Nancy and I have spent a lot of time on Southwest lately, commuting to and from our soon-to-be new home just outside of San Antonio. It’s fifty-five minutes down, fifty-five back. We’ve done it so many times now that very shortly I expect the flight attendants to call me by name.
Yesterday, I didn’t know the flight attendant but I knew the routine. The plane was packed and while we were waiting to “push back,” everyone was making their last cell phone call or digging out something to read for the flight. In short, everyone was pretty much consumed with their own stuff. All the while the attendant was regurgitating the security information, how to buckle a seat belt and even how to inflate the life vest in case of a water evacuation. I’ve always figured that if I needed to know how to inflate a life vest while flying from San Antonio to Dallas, I’d have greater problems than a life vest would remedy.
Anyway – the one thing that stood out during the security briefing was that no one was listening. I found the routine irritating myself. Aside from the fact that the intercom was cranked up to a decibel level that would compete with both 737 engines, the attendant was talking so fast that he sounded like a 45 rpm record ramped up to 78. If you don’t know what that means, you’re too young to appreciate why loud noises bother me more than they used to.

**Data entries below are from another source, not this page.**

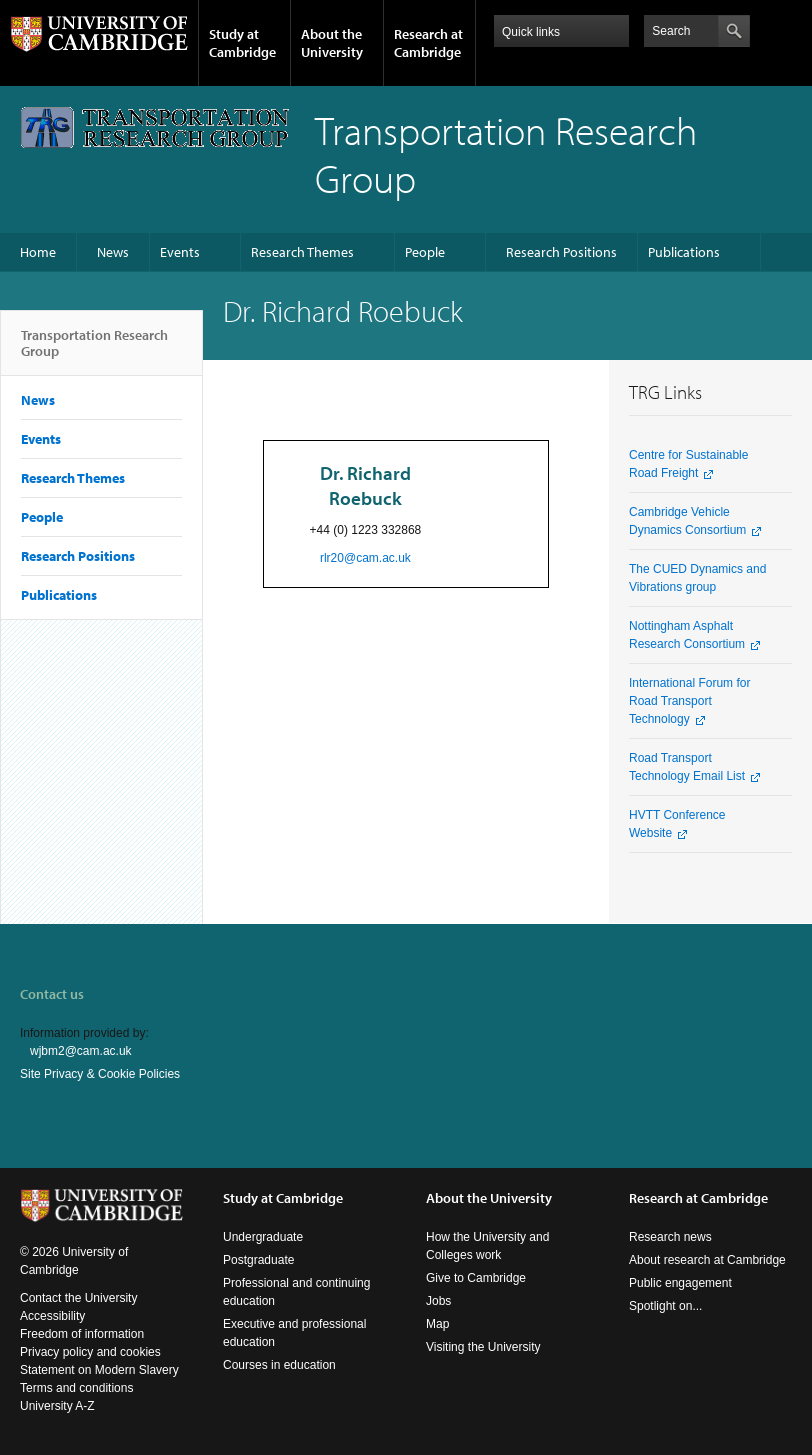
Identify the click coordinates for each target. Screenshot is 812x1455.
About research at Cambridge (707, 1260)
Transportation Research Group (94, 351)
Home (38, 252)
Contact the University (78, 1298)
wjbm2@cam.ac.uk (81, 1051)
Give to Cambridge (476, 1278)
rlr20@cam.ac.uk (365, 558)
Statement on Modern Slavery (99, 1370)
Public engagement (680, 1283)
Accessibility (52, 1316)
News (113, 252)
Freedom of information (82, 1334)
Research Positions (561, 252)
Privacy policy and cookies (90, 1352)
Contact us (52, 994)
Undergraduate (263, 1237)
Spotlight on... (665, 1306)
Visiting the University (483, 1347)
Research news (670, 1237)
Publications (684, 252)
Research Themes (302, 252)
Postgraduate (258, 1260)
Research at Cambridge (428, 43)
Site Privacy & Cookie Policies (100, 1074)
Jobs (438, 1301)
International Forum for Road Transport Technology (689, 701)
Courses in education (279, 1365)
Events (180, 252)
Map (437, 1324)
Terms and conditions (76, 1388)
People (425, 252)
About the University (332, 43)
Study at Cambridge (242, 43)
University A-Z (57, 1406)
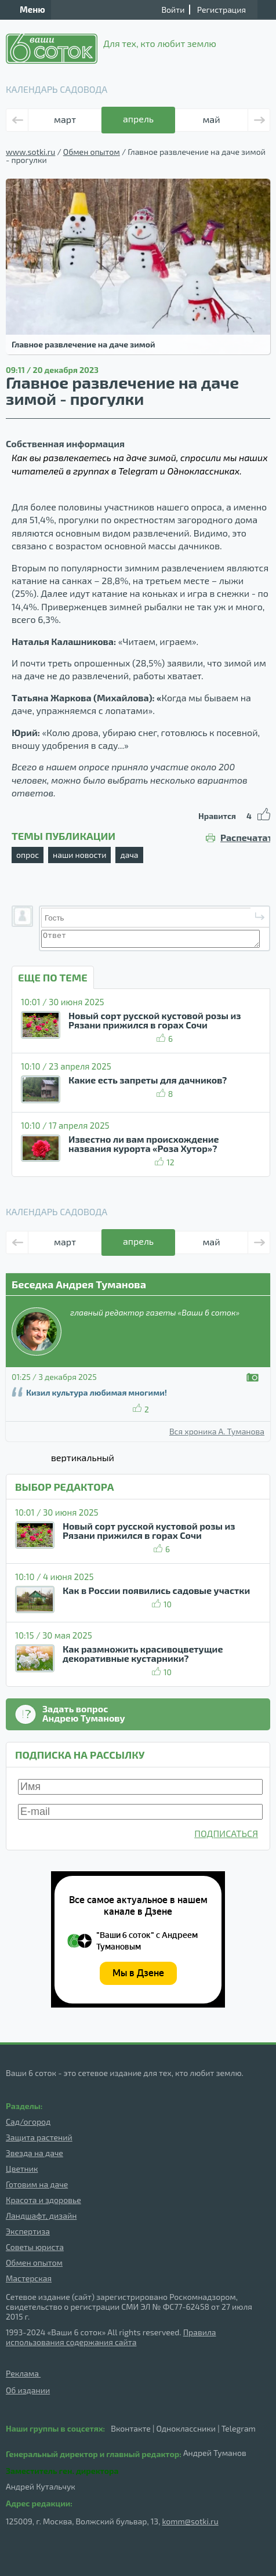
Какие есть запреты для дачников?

For another thing, it sounded like the attendant had licked the microphone while it was ice cold and his tongue stuck to it. Either that, or the mic had been surgically implanted inside one of his cheeks. His lingo was absolutely indistinguishable. All blubbed out from rote memory. Loud, way too fast and fuzzy. If he was saying anything important it was lost in translation. Even he seemed hopelessly disinterested in his own lecture. And, no one was listening.
I couldn’t help but wonder if that’s how my sermons must sound to some people. Loud, way too fast and fuzzy. Not that what is being said isn’t important, just that the competition for attention is too great, people tend to be self-absorbed and no sense of urgency is grabbing anyone’s heart beyond the need for something temporarily distracting from the boredom of routine. When I’m speaking I can’t help but wonder if anyone is hearing, much less listening.

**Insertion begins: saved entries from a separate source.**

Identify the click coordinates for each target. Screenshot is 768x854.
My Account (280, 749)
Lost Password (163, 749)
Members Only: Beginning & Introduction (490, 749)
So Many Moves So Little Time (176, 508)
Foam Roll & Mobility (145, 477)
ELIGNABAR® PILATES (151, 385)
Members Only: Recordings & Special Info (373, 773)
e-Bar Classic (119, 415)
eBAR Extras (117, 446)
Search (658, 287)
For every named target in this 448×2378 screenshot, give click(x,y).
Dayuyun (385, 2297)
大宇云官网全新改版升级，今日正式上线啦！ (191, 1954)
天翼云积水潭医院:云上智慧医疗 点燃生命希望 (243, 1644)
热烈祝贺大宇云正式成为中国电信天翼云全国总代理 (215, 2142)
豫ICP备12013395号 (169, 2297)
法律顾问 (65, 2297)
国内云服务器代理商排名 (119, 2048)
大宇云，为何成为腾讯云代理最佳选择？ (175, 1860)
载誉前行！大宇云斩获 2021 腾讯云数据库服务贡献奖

I drove by a church the other day and the marquee read, “In Christ, we are high priests.” Aside from the fact I’m a Christian, I’m also seminary trained and yet that reading on the church marquee bored me stiff. If there was ever a greater waste of money in the kingdom of God than that spent on church marquees, I don’t know what it is. For the unchurched, church marquees like the one mentioned above must read like internal memos from a high-tech engineering company, the language foreign, the meaning mysteriously irrelevant, something like the noise that comes over an intercom just before someone passes out free peanuts.

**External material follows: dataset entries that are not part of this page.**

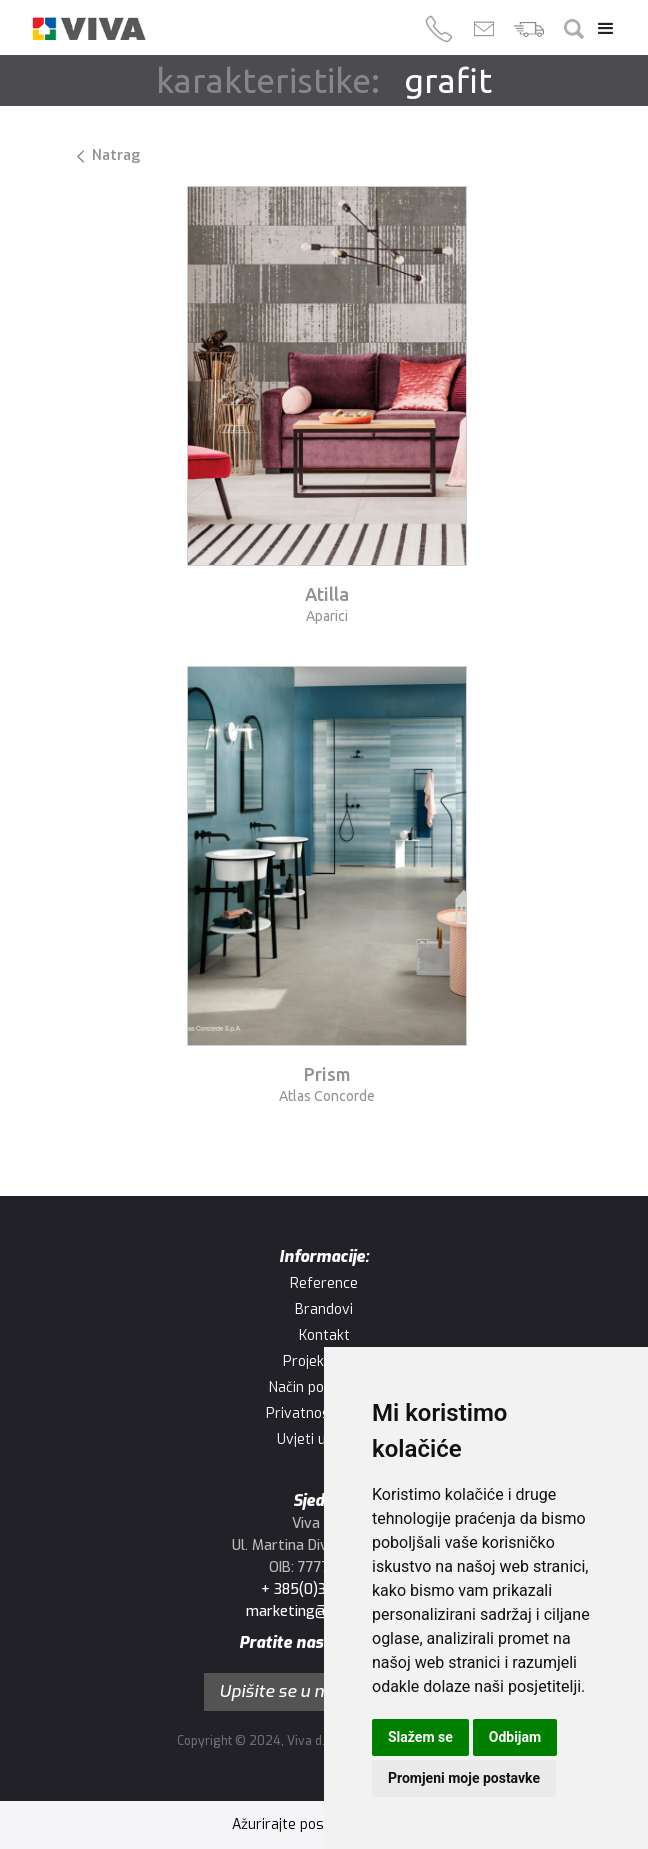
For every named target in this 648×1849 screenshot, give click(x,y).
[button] (601, 29)
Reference (324, 1283)
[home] (89, 29)
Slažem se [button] (420, 1737)
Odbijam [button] (515, 1737)
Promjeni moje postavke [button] (464, 1778)
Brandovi (324, 1309)
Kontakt (324, 1335)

I get in trouble with folks now and then because I don’t preach like a preacher. I rather enjoy just talking as though I’m one of the people, which I am. I don’t like preacher tones and preacher words. I just can’t imagine spending my life’s energy saying things that only sound like I’m regurgitating from rote internal memos that only a few understand. It’s truly frightening how many people go to church every Sunday and say “amen” to stuff they’ve heard all their lives, regurgitated unthinkingly by preachers who may be heard but not listened to. Yet, at the same time, those same people tend to regard as heresy anything said different than the last ten thousand lectures and, sometimes, even if it’s just said differently and even if it all ceased being relevant to them decades ago. Why is it that some church people need so badly to be reassured of truth even they no longer accept as meaningful and for which there is not one shred of evidence that their lives are transformed by hearing it?
I want what I say to make a difference. All the rest is just marquee gobbledy-gook. Don’t we all have better things to do than just gobble down free peanuts?